All of the records below must be output exactly, with no pictures carried over.

(Page images and extracted text)

* * * * * * *

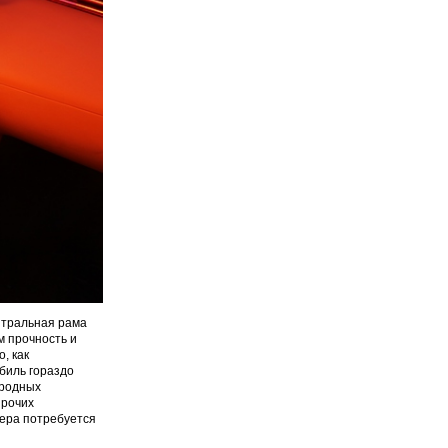
ентральная рама
м прочность и
, как
биль гораздо
ородных
Прочих
вера потребуется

* * * * * * *

Answer space
ентральная рама
м прочность и
, как
биль гораздо
ородных
Прочих
вера потребуется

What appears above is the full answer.